- **MATERIAL FOR THIS EXERCISE**:
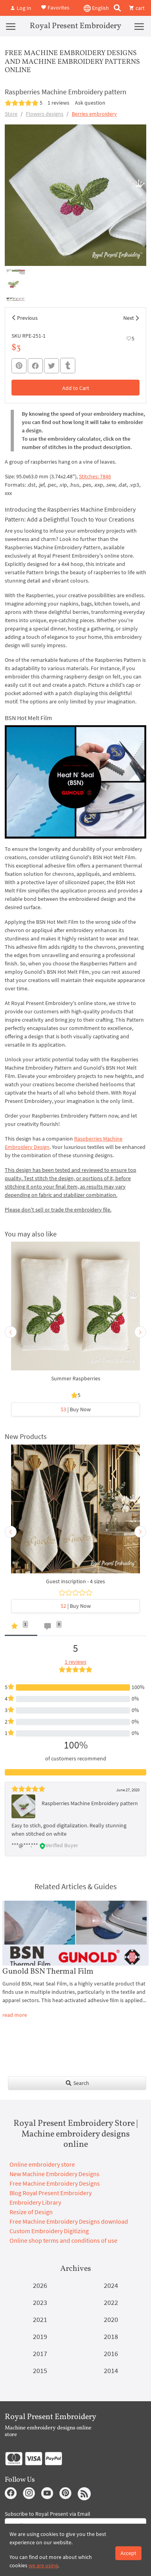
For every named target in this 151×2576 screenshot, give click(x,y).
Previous (27, 317)
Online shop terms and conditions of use (63, 2240)
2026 (40, 2285)
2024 (111, 2285)
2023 (40, 2302)
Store (11, 113)
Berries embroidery (94, 113)
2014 (111, 2370)
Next (128, 317)
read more (14, 2014)
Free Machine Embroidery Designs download (69, 2221)
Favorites (55, 7)
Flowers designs (44, 113)
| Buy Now (76, 1409)
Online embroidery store (42, 2164)
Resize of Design (31, 2212)
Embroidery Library (35, 2202)
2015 (40, 2370)
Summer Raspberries (75, 1378)
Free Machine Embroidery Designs (55, 2183)
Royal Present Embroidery (75, 26)
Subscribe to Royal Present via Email (47, 2513)
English (96, 8)
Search (77, 2083)
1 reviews (58, 102)
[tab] (21, 1627)
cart (137, 7)
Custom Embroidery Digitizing (49, 2231)
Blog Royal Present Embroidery (51, 2193)
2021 (40, 2319)
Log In (20, 7)
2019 (40, 2336)
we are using (43, 2565)
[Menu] (10, 26)
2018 (111, 2336)
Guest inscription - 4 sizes (75, 1581)
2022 (111, 2302)
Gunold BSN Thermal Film (48, 1971)
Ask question (90, 102)
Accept (128, 2553)
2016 (111, 2353)
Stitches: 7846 (95, 476)
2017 (40, 2353)
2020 (111, 2319)
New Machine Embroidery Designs (54, 2174)
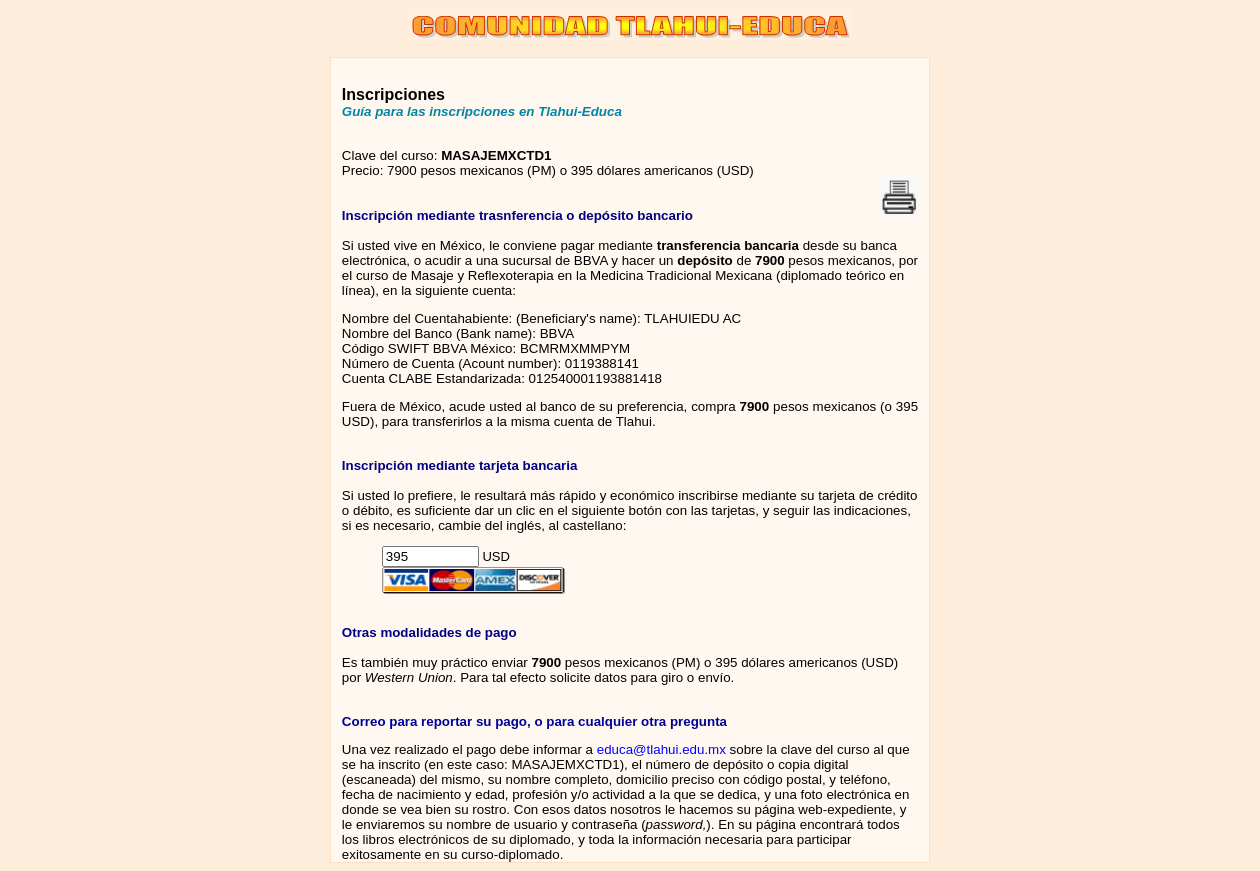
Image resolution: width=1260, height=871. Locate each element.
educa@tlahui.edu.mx (661, 749)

- **WHAT IS BEING ASKED**: For the data above, state how many lines contain "Royal"; the number is the whole answer.

- **ANSWER BOX**: 3